• Work required
Retype the listing that follows, leaving nothing out.

• Data section

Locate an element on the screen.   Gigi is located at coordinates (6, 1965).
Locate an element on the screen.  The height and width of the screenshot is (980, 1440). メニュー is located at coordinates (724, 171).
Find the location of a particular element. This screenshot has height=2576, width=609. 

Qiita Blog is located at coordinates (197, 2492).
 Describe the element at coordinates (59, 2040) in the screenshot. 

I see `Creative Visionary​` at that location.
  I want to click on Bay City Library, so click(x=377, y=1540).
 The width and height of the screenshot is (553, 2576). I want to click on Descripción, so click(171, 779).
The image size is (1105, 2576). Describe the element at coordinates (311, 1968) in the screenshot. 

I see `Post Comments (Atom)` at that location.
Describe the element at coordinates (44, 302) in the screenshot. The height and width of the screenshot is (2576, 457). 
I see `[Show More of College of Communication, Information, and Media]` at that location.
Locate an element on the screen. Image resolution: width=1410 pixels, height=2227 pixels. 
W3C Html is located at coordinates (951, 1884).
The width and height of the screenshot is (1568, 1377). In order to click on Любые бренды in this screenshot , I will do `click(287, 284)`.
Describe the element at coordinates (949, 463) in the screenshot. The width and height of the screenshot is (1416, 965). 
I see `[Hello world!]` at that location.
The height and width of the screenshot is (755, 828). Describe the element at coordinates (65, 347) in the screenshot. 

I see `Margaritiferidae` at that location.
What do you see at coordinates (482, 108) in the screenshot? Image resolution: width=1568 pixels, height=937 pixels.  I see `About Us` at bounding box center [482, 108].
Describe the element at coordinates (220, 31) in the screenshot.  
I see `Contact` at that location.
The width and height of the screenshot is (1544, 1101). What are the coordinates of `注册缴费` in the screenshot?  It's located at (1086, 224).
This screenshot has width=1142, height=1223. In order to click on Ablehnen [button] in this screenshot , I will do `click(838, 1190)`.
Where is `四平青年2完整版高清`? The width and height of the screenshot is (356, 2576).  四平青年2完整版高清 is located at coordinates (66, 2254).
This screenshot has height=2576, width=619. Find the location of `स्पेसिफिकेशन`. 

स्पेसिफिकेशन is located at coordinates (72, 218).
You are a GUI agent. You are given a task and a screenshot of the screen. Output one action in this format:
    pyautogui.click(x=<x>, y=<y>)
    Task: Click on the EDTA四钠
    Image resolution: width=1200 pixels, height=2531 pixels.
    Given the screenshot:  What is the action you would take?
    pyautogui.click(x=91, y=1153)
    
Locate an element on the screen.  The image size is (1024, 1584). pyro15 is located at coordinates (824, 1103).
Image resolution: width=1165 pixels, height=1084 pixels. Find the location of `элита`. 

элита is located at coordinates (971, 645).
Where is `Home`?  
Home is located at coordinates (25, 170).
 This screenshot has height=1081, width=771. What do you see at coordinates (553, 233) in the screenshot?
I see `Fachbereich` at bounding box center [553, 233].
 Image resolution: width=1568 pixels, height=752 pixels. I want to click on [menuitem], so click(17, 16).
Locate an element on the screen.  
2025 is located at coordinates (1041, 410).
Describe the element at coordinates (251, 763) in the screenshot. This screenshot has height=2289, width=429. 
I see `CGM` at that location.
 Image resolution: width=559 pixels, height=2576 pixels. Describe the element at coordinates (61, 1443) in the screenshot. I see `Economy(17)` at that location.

• Finished task
Locate an element on the screen.   Gigi is located at coordinates (6, 1965).
Locate an element on the screen.  The height and width of the screenshot is (980, 1440). メニュー is located at coordinates (724, 171).
Find the location of a particular element. This screenshot has height=2576, width=609. 

Qiita Blog is located at coordinates (197, 2492).
 Describe the element at coordinates (59, 2040) in the screenshot. 

I see `Creative Visionary​` at that location.
  I want to click on Bay City Library, so click(x=377, y=1540).
 The width and height of the screenshot is (553, 2576). I want to click on Descripción, so click(171, 779).
The image size is (1105, 2576). Describe the element at coordinates (311, 1968) in the screenshot. 

I see `Post Comments (Atom)` at that location.
Describe the element at coordinates (44, 302) in the screenshot. The height and width of the screenshot is (2576, 457). 
I see `[Show More of College of Communication, Information, and Media]` at that location.
Locate an element on the screen. Image resolution: width=1410 pixels, height=2227 pixels. 
W3C Html is located at coordinates (951, 1884).
The width and height of the screenshot is (1568, 1377). In order to click on Любые бренды in this screenshot , I will do `click(287, 284)`.
Describe the element at coordinates (949, 463) in the screenshot. The width and height of the screenshot is (1416, 965). 
I see `[Hello world!]` at that location.
The height and width of the screenshot is (755, 828). Describe the element at coordinates (65, 347) in the screenshot. 

I see `Margaritiferidae` at that location.
What do you see at coordinates (482, 108) in the screenshot? Image resolution: width=1568 pixels, height=937 pixels.  I see `About Us` at bounding box center [482, 108].
Describe the element at coordinates (220, 31) in the screenshot.  
I see `Contact` at that location.
The width and height of the screenshot is (1544, 1101). What are the coordinates of `注册缴费` in the screenshot?  It's located at (1086, 224).
This screenshot has width=1142, height=1223. In order to click on Ablehnen [button] in this screenshot , I will do `click(838, 1190)`.
Where is `四平青年2完整版高清`? The width and height of the screenshot is (356, 2576).  四平青年2完整版高清 is located at coordinates (66, 2254).
This screenshot has height=2576, width=619. Find the location of `स्पेसिफिकेशन`. 

स्पेसिफिकेशन is located at coordinates (72, 218).
You are a GUI agent. You are given a task and a screenshot of the screen. Output one action in this format:
    pyautogui.click(x=<x>, y=<y>)
    Task: Click on the EDTA四钠
    Image resolution: width=1200 pixels, height=2531 pixels.
    Given the screenshot:  What is the action you would take?
    pyautogui.click(x=91, y=1153)
    
Locate an element on the screen.  The image size is (1024, 1584). pyro15 is located at coordinates (824, 1103).
Image resolution: width=1165 pixels, height=1084 pixels. Find the location of `элита`. 

элита is located at coordinates (971, 645).
Where is `Home`?  
Home is located at coordinates (25, 170).
 This screenshot has height=1081, width=771. What do you see at coordinates (553, 233) in the screenshot?
I see `Fachbereich` at bounding box center [553, 233].
 Image resolution: width=1568 pixels, height=752 pixels. I want to click on [menuitem], so click(17, 16).
Locate an element on the screen.  
2025 is located at coordinates (1041, 410).
Describe the element at coordinates (251, 763) in the screenshot. This screenshot has height=2289, width=429. 
I see `CGM` at that location.
 Image resolution: width=559 pixels, height=2576 pixels. Describe the element at coordinates (61, 1443) in the screenshot. I see `Economy(17)` at that location.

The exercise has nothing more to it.